Industry experts have several ways to define master data. They say:
“Master data is the consistent and uniform set of identifiers and extended attributes that describes the core entities of the enterprise including customers, prospects, citizens, suppliers, sites, hierarchies and chart of accounts.” – Gartner, Inc.
Master data is having “consistent definitions of business entities (e.g., customer or product) and data about them across multiple IT systems and possibly beyond the enterprise to partnering businesses.” – Philip Russom, TDWI
“A clear description of master data includes customer data items, like IDs. This data type is considered master data, versus quantitative data related to a single transaction, customer ID or other data (such as addresses and phone numbers), which are continuously used by a business to analyze customer behavior, establish contacts, or drive high-level research.” – Technopedia
The common theme in master data
No matter where it comes from, the definition of master data has several common themes.
Master data is critical for operational and analytical business decision-making.
Master data is scattered throughout the enterprise.
Master data establishes a standard definition for business-critical data that is shared across the enterprise and collectively represents a “single source of truth.”
How does Semarchy define master data?
Master data is your business-critical data that is stored in disparate systems across your enterprise.
The Four Categories of Master Data
Parties: everyone who conducts business with the enterprise, including customers, prospects, suppliers, and partners.
Things: what the enterprise sells, such as products and services.
Places: actual places and how they are segmented, such as geographies, locations, subsidiaries, sites, and zones.

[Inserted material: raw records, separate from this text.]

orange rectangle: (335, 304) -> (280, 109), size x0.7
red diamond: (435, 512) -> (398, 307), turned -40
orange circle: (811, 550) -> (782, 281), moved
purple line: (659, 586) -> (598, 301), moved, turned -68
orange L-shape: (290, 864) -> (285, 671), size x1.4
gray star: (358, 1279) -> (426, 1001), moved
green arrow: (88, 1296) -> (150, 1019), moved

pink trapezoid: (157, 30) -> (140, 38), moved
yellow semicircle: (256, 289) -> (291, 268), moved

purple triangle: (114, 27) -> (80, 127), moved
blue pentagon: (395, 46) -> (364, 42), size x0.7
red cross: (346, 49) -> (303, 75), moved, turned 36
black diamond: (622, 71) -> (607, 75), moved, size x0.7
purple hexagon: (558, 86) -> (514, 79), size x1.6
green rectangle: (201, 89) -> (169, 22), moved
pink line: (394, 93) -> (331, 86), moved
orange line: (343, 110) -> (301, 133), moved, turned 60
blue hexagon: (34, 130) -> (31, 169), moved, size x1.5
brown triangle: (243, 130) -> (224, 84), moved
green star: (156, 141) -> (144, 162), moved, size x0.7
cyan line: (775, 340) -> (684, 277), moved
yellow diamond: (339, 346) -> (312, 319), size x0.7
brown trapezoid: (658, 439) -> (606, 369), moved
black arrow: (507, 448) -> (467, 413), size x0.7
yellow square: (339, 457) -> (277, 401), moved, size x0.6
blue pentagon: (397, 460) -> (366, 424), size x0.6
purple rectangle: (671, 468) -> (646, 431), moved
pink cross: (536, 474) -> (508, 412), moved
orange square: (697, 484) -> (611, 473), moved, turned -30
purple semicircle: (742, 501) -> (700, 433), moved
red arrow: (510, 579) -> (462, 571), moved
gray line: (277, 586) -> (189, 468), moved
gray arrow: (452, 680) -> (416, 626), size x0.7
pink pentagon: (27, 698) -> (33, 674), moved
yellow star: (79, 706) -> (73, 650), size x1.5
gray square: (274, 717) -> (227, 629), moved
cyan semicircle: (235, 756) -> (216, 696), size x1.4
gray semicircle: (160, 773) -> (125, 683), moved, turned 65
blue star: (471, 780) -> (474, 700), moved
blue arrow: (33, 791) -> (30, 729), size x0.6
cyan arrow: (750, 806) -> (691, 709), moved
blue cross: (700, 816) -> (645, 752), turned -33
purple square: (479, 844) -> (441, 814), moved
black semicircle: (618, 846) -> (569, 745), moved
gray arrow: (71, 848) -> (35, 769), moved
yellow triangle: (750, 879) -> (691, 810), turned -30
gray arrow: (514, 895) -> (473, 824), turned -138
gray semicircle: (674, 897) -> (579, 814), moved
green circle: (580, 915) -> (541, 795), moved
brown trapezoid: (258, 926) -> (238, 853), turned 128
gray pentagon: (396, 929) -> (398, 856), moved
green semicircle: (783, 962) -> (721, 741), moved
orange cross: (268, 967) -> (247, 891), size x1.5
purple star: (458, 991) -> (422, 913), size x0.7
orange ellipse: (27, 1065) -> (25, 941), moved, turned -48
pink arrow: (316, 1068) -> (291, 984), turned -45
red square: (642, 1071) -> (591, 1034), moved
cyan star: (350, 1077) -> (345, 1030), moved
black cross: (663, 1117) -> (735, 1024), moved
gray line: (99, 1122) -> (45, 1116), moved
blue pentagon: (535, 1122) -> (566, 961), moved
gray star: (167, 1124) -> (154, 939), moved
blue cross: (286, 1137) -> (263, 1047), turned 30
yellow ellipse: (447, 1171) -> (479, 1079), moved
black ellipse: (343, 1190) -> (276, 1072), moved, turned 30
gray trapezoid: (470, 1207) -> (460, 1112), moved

Financial and Organizational: reporting and accounting categories, including organization structures, sales territories, chart of accounts, cost centers, business units, profit centers, and price lists.
Other Types of Data
To really understand master data, it’s important to take a look at other data in the enterprise that isn’t master data – but can sometimes look like it.
Reference Data: often considered a subset of master data, reference data, or reference master data, is shared by and used across different internal and external systems and used to give meaning to master data.
Transactional Data: Transactional data describes business events and it responsible for generating the largest volume of data in the enterprise. It resides in the CRM, ERP, SCM, or other systems.
Log Data: Log data records events or takes snapshots of process states at moments in time. It is extremely important to system operational efficiencies and preventive maintenance applications. Most big data, such as sensor data, machine data, and change-in-state data, are examples of log data.
Metadata: Metadata is data that describes other data; it is the underlying definition or description of data. Master data, reference data, and log data all have related metadata.
Big Data: Big data has many different definitions, but the most common is from Gartner’s Doug Laney. He characterized “big data” by 3Vs: volume, variety, and velocity. By its very nature, big data cannot be effectively maintained with traditional technology. Quite simply, it is the combination of the previous four types of data: log data, transactional data, reference data, and master data.
Master Data Management is simply the complete management of master data. It includes the cleaning, governance, tracking and control of all master data.Master Data Management consists of a set of processes, disciplines and technologies.